Tue Jul 4 07:27:58 PDT 2017

On Tue, Jul 04, 2017 at 03:08:43PM +0200, Mason wrote:
> On 04/07/2017 09:09, Peter Zijlstra wrote:
> 
> > On Mon, Jul 03, 2017 at 05:30:28PM +0200, Marc Gonzalez wrote:
> > 
> >> And at the end of smp8759_config_read:
> >>
> >> 	printk("in_atomic_preempt_off = %d\n", in_atomic_preempt_off());
> > 
> > That's confused...
> 
> That much is certain. I am indeed grasping at straws.
> 
> I grepped "scheduling while atomic", found __schedule_bug()
> in kernel/sched/core.c and saw
> 
> 	if (IS_ENABLED(CONFIG_DEBUG_PREEMPT) && in_atomic_preempt_off()) {
> 		pr_err("Preemption disabled at:");
> 		print_ip_sym(preempt_disable_ip);
> 		pr_cont("\n");
> 	}
> 
> I thought printing the value of in_atomic_preempt_off()
> in the callback would indicate whether preemption had
> already been turned off at that point.

in_atomic_preempt_off() is a 'weird' construct. It basically checks to
see if preempt_count != 1. So calling it while holding a single preempt,
will return false (like in your case).

> It doesn't work like that?

Not really, you want to just print preempt_count.

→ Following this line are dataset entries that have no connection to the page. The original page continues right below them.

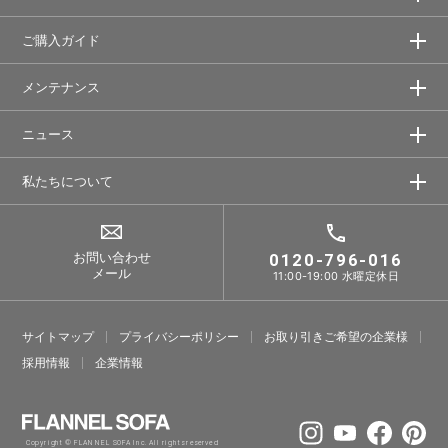
ご購入ガイド
メンテナンス
ニュース
私たちについて
お問い合わせ
0120-796-016
メール
11:00-19:00 水曜定休日
サイトマップ
プライバシーポリシー
お取り引きご希望の企業様
採⽤情報
企業情報
Copyright © FLANNEL SOFA Inc. All rights reserved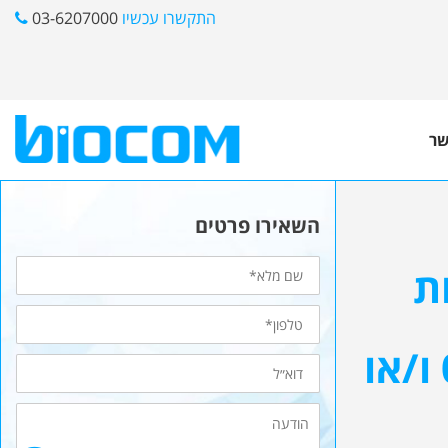
התקשרו עכשיו
03-6207000
שר
השאירו פרטים
שם
ת
מלא
טלפון*
והתמיכה לרשותכם, ניתן לפנות לטלפון 03-6207000 ו/או
דוא״ל
הודעה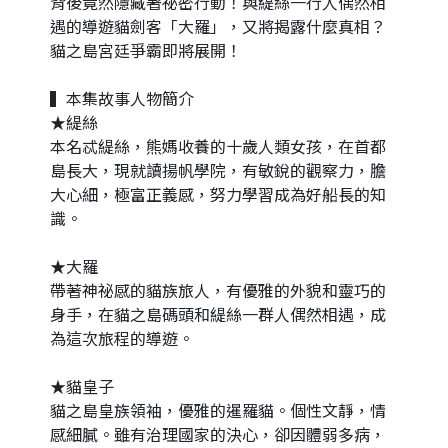
背後竟然隱藏著祕密行動！與緹絲一行人偶然相
遇的導遊貓劍客「大羅」，又將揭露什麼真相？
貓之島宮廷爭霸即將展開！
▍本集故事人物簡介
★緹絲
本名忒緹絲，熊媽收養的十歲人類女孩，在首都
島長大，現就讀揚帆學院，有敏銳的觀察力，膽
大心細，極富正義感，努力學習成為好船長的知
識。
★大羅
帶著神祕感的貓族旅人，有優雅的外貌和靈巧的
身手，在貓之島碼頭和緹絲一群人偶然相遇，成
為這次旅程的導遊。
★貓皇子
貓之島皇族領袖，優雅的暹羅貓。個性文靜，情
感細膩。雖有治理國家的決心，卻因體弱多病，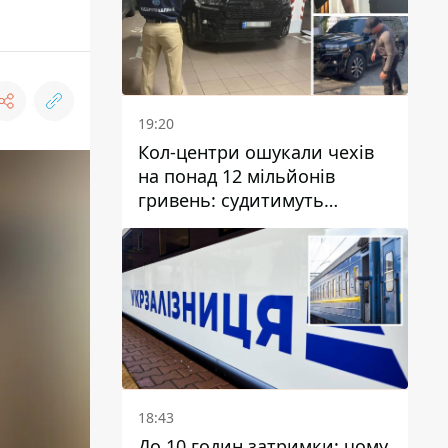
19:20
Кол-центри ошукали чехів
на понад 12 мільйонів
гривень: судитимуть
дніпрянина, який
організував
транснаціональну злочинну
організацію
18:43
До 10 годин затримки: чому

> BTW, why didn't print_ip_sym(preempt_disable_ip); say
> where preemption had been disabled?

It does, but it might be non-obvious. We only store the first 0->!0
transition IP in there.

So if you have chains like:

	preempt_disable();		// 0 -> 1
	spin_lock();			// 1 -> 2
	preempt_enable();		// 2 -> 1
	preempt_disable();		// 1 -> 2
	spin_unlock();			// 2 -> 1

	mutex_lock();
	  might_sleep();		*SPLAT* report the IP of 0 -> 1

	preempt_enable():		// 1 -> 0

That IP might not even be part of the current callchain.

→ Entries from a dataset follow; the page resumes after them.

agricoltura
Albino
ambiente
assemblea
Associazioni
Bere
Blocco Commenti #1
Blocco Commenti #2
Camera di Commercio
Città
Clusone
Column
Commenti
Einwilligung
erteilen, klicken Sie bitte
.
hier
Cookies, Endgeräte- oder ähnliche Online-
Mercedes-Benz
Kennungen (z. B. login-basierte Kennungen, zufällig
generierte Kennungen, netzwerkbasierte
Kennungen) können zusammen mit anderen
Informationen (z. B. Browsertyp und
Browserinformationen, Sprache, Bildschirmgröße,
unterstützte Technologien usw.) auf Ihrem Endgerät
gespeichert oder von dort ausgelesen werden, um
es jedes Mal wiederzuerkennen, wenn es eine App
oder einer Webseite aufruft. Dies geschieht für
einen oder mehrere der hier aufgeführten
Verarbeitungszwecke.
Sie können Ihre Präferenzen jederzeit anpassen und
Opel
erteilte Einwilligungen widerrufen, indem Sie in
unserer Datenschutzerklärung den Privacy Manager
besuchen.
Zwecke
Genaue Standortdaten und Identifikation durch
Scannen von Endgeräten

> >> [    1.026568] BUG: scheduling while atomic: swapper/0/1/0x00000002
> >> [    1.032625] 5 locks held by swapper/0/1:
> >> [    1.036575]  #0:  (&dev->mutex){......}, at: [<c038c684>] __driver_attach+0x50/0xd0
> >> [    1.044319]  #1:  (&dev->mutex){......}, at: [<c038c694>] __driver_attach+0x60/0xd0
> >> [    1.052050]  #2:  (pci_lock){+.+...}, at: [<c03309d8>] pci_bus_read_config_dword+0x44/0x94
> > 
> > This is a raw_spinlock_t, that disables preemption
> 
> drivers/pci/access.c
> 
> /*
>  * This interrupt-safe spinlock protects all accesses to PCI
>  * configuration space.
>  */
> DEFINE_RAW_SPINLOCK(pci_lock);
> 
> 
> 	raw_spin_lock_irqsave(&pci_lock, flags);
> 	res = bus->ops->read(bus, devfn, pos, len, &data);
> 
> 
> IIUC, it's not possible to call stop_machine() while holding
> a raw spinlock?

Correct. You cannot call blocking primitives while holding a spinlock.

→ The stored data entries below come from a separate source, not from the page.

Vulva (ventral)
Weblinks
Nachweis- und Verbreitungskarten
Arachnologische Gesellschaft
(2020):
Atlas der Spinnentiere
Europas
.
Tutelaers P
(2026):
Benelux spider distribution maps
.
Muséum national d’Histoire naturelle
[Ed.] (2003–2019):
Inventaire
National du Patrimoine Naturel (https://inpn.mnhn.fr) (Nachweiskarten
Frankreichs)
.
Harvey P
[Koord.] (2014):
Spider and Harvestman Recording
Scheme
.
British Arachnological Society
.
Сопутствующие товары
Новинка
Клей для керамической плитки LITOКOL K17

> What about regular spinlocks? IIUC, in RT,
> regular spinlocks may sleep?

Still not, your code should not depend on CONFIG_PREEMPT*.

> I didn't find "preempt" or "schedul" in the spinlock doc.
> https://www.kernel.org/doc/Documentation/locking/spinlocks.txt

Correct... as per usual the documentation is somewhat terse.

But once you think about it, its 'obvious' a spinlock needs to disable
preemption. If you don't you get into heaps of trouble (one of the
reasons userspace spinlocks are an absolute trainwreck).

> > Using stop_machine() is per definition doing it wrong ;-)
> 
> Here's the high-level view. My HW is borked and muxes
> config space and mem space. So I need a way to freeze
> the entire system, make the config space access, and
> then return the system to normal. (AFAICT, config space
> accesses are rare, so if I kill performance for these
> accesses, the system might remain usable.)
> 
> Is there a way to do this? Mark suggested stop_machine
> but it seems using it in my situation is not quite
> straight-forward.

*groan*... so yeah, broken hardware demands crazy stuff... stop machine
is tricky here because I'm not sure we can demand all PCI accessors to
allow sleeping.

And given that PCI lock is irqsave, we can't even assume IRQs are
enabled.

Does your platform have NMIs? If so, you can do yuck things like the
kgdb sync. NMI IPI all other CPUs and have them spin-wait on your state.

Then be careful not to deadlock when two CPUs do that concurrently.